C.3 Encodings

A full 32-bits of encoding space leaves plenty of room for every character we might want to represent, but it has its own problems. If we need to use 4 bytes for every character we want to encode, that makes for rather verbose files (or strings, or streams). Furthermore, these verbose files are likely to cause a variety of problems for legacy tools. As a solution to this, Unicode is itself often encoded using "Unicode Transformation Formats" (abbreviated as UTF-*). The encodings UTF-8 and UTF-16 use rather clever techniques to encode characters in a variable number of bytes, but with the most common situation being the use of just the number of bits indicated in the encoding name. In addition, the use of specific byte value ranges in multibyte characters is designed in such a way as to be friendly to existing tools. UTF-32 is also an available encoding, one that simply uses all four bytes in a fixed-width encoding.
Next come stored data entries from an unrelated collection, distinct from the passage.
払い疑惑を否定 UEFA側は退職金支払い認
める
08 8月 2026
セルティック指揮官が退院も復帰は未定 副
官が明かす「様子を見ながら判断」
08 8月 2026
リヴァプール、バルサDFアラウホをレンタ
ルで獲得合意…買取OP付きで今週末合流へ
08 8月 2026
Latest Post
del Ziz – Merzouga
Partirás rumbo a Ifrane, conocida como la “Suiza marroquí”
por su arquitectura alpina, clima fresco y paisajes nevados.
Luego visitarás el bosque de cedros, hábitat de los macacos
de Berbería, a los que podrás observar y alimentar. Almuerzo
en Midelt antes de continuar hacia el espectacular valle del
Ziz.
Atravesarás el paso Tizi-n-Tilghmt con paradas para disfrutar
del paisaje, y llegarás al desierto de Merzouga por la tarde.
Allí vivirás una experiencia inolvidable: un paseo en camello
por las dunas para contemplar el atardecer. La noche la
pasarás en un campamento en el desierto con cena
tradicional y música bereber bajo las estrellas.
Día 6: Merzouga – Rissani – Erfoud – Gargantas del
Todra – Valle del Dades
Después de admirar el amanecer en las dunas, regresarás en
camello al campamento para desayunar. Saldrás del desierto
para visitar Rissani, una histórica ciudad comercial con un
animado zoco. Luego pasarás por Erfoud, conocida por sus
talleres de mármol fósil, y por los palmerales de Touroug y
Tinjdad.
The design of UTF-8 is such that US-ASCII characters are simply encoded as themselves. For example, the English letter "e" is encoded as the single byte 0x65 in both ASCII and in UTF-8. However, the non-English "e-umlaut" diacritic, which is Unicode character OxOOEB, is encoded with the two bytes OxC3 OxAB. In contrast, the UTF-16 representation of every character is always at least 2 bytes (and sometimes 4 bytes). UTF-16 has the rather straightforward representations of the letters "e" and "e-umlaut" as 0x65 0x00 and 0xEB 0x00, respectively. So where does the odd value for the e-umlaut in UTF-8 come from? Here is the trick: No multibyte encoded UTF-8 character is allowed to be in the 7-bit range used by ASCII, to avoid confusion. So the UTF-8 scheme uses some bit shifting and encodes every Unicode character using up to 6 bytes. But the byte values allowed in each position are arranged in such a manner as not to allow confusion of byte positions (for example, if you read a file nonsequentially).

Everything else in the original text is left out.